Who: Konono N°1,
Where: The Reykjavík Art Museum,
When: May 11, 2007
Konono N°1 is an unusual African band that has gotten critical acclaim in recent years. Best known for their usage of the unusual instrument likembé, also known as a thumb piano, the founder of the group Mawangu Mingiedi discovered a novel way to mic up his likembé using magnets from old car parts. Joining Mingiedi were two other likembé players, a singer, and three drummers who use Kongos, drums and pots and pans.
Walking into the hall of the art museum I could feel the history of the Kinsasah people gushing from the sound of their traditional African music mixed with the sound of likembé, which reminded me of the sound from Nintendo computer games. The female singer was grinding her mic stand like their was no tomorrow and I felt it was a shame that concert promoters hadn’t supplied a straight mic stand which would have gone much better with her dancing. The male singer played bass likembé, while dancing and singing at the same time, and you could watch each one of the drummers in awe.

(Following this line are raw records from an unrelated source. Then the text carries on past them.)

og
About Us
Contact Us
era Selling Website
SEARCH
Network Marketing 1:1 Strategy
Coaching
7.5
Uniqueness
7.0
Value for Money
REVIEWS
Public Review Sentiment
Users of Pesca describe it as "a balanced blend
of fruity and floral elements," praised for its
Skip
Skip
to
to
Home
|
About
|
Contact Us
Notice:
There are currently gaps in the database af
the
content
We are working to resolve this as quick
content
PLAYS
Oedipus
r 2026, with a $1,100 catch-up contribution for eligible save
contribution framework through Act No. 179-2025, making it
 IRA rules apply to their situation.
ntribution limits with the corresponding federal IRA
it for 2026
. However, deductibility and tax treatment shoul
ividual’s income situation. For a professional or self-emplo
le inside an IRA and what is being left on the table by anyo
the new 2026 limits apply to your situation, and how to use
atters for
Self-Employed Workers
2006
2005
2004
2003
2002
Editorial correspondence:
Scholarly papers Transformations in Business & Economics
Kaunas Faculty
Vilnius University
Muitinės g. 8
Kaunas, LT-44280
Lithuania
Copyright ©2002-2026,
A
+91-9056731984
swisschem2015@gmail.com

People loved the music, which was something you can’t really imagine until you hear it. It was hypnotizing, real and inspiring. It was a contagious happiness that even the rhythmless crowd could feel. People tried to keep their cool and resisted the urge to dance. It was repetitive music the way it should sound – powerful and pure. In the end, this gathering of uptight middle-aged people lost control. Everybody was dancing like a four year-old school girl on PCP.

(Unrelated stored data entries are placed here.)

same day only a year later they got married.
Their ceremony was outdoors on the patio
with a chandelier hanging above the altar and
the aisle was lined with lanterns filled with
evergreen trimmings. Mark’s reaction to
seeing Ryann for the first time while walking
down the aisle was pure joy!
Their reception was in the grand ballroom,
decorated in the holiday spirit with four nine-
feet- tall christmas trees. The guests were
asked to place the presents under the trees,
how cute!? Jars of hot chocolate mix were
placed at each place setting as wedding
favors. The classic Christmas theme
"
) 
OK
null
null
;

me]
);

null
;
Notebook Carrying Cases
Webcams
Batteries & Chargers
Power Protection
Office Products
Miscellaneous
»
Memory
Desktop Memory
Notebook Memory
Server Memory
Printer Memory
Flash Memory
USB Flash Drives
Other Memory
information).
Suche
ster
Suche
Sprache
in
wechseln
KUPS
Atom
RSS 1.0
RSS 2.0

After the band left the stage people were exhausted from their ass shaking ceremony, but managed to put together their hands and get an encore. The band reformed one by one, building up tension as each instrument laid like a brick in the heavenly wall of sound. Mingiedi, the Jimi Hendrix of the likembé, had been standing still all evening only moving his thumbs. Now he walked on stage dancing, shaking his hips like a twenty year old porn star in a music video. “What a cool dude!” I could hear many people utter.
I had asked for a musical spiritual experience but I got so much more. In the end, Konono N°1 had every rhythmless freak dancing. Hurray for the arts festival for making squares dance.
When I hear the term “World music” I automatically think of Nick Hornby’s negative connotation. He used the word describing how lame his next door neighbour was: “Ray was into whatever world music that was trendy at that time.” But when I think of my experience with world music it has been one of enlightenment and joy. Great artists such as Femi Kuti and African Black Mamboso come to mind. What Hornby was implying with his remark is that even though something is foreign and exotic it doesn’t mean it is any good. I was hoping for a musical spiritual experience among all the Rays in attendance that night, sipping their red wine and trying without success to forget they were middle-aged.